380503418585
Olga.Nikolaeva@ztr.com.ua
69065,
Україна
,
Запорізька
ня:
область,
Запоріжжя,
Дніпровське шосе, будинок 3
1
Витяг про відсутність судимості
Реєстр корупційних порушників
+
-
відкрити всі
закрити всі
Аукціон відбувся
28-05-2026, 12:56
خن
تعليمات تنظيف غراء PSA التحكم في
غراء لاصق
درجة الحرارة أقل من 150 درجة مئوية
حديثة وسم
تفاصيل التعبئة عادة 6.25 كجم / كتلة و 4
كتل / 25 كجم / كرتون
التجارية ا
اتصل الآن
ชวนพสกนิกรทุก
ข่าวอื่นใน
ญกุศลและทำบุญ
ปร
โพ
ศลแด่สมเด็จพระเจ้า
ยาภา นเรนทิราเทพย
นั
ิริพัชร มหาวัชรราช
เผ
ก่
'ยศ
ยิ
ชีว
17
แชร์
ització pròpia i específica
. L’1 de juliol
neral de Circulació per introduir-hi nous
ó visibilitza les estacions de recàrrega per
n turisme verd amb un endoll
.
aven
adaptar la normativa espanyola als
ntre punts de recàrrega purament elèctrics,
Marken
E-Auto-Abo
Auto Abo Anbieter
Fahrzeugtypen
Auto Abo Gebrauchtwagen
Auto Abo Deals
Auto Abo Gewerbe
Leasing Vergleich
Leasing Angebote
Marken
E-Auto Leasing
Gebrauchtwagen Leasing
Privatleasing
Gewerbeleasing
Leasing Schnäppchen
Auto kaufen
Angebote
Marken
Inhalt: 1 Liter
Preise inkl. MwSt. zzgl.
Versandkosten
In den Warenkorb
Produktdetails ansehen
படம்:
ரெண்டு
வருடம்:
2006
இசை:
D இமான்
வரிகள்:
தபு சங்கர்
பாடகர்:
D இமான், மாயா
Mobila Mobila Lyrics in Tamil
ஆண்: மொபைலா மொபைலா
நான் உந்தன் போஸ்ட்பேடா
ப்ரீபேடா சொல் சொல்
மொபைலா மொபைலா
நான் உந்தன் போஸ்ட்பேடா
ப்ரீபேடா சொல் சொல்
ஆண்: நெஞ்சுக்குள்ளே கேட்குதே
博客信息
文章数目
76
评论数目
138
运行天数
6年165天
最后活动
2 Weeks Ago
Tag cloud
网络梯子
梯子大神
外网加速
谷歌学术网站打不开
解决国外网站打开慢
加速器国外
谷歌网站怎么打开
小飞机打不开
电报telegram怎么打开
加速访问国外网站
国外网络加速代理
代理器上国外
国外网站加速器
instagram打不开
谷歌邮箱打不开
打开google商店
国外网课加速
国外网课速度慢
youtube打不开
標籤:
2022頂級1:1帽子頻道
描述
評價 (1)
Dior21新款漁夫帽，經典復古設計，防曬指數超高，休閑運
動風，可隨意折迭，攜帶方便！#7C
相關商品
-*-
### Exercise
Each record above is to be written out again, without any change.

### The answer
380503418585
Olga.Nikolaeva@ztr.com.ua
69065,
Україна
,
Запорізька
ня:
область,
Запоріжжя,
Дніпровське шосе, будинок 3
1
Витяг про відсутність судимості
Реєстр корупційних порушників
+
-
відкрити всі
закрити всі
Аукціон відбувся
28-05-2026, 12:56
خن
تعليمات تنظيف غراء PSA التحكم في
غراء لاصق
درجة الحرارة أقل من 150 درجة مئوية
حديثة وسم
تفاصيل التعبئة عادة 6.25 كجم / كتلة و 4
كتل / 25 كجم / كرتون
التجارية ا
اتصل الآن
ชวนพสกนิกรทุก
ข่าวอื่นใน
ญกุศลและทำบุญ
ปร
โพ
ศลแด่สมเด็จพระเจ้า
ยาภา นเรนทิราเทพย
นั
ิริพัชร มหาวัชรราช
เผ
ก่
'ยศ
ยิ
ชีว
17
แชร์
ització pròpia i específica
. L’1 de juliol
neral de Circulació per introduir-hi nous
ó visibilitza les estacions de recàrrega per
n turisme verd amb un endoll
.
aven
adaptar la normativa espanyola als
ntre punts de recàrrega purament elèctrics,
Marken
E-Auto-Abo
Auto Abo Anbieter
Fahrzeugtypen
Auto Abo Gebrauchtwagen
Auto Abo Deals
Auto Abo Gewerbe
Leasing Vergleich
Leasing Angebote
Marken
E-Auto Leasing
Gebrauchtwagen Leasing
Privatleasing
Gewerbeleasing
Leasing Schnäppchen
Auto kaufen
Angebote
Marken
Inhalt: 1 Liter
Preise inkl. MwSt. zzgl.
Versandkosten
In den Warenkorb
Produktdetails ansehen
படம்:
ரெண்டு
வருடம்:
2006
இசை:
D இமான்
வரிகள்:
தபு சங்கர்
பாடகர்:
D இமான், மாயா
Mobila Mobila Lyrics in Tamil
ஆண்: மொபைலா மொபைலா
நான் உந்தன் போஸ்ட்பேடா
ப்ரீபேடா சொல் சொல்
மொபைலா மொபைலா
நான் உந்தன் போஸ்ட்பேடா
ப்ரீபேடா சொல் சொல்
ஆண்: நெஞ்சுக்குள்ளே கேட்குதே
博客信息
文章数目
76
评论数目
138
运行天数
6年165天
最后活动
2 Weeks Ago
Tag cloud
网络梯子
梯子大神
外网加速
谷歌学术网站打不开
解决国外网站打开慢
加速器国外
谷歌网站怎么打开
小飞机打不开
电报telegram怎么打开
加速访问国外网站
国外网络加速代理
代理器上国外
国外网站加速器
instagram打不开
谷歌邮箱打不开
打开google商店
国外网课加速
国外网课速度慢
youtube打不开
標籤:
2022頂級1:1帽子頻道
描述
評價 (1)
Dior21新款漁夫帽，經典復古設計，防曬指數超高，休閑運
動風，可隨意折迭，攜帶方便！#7C
相關商品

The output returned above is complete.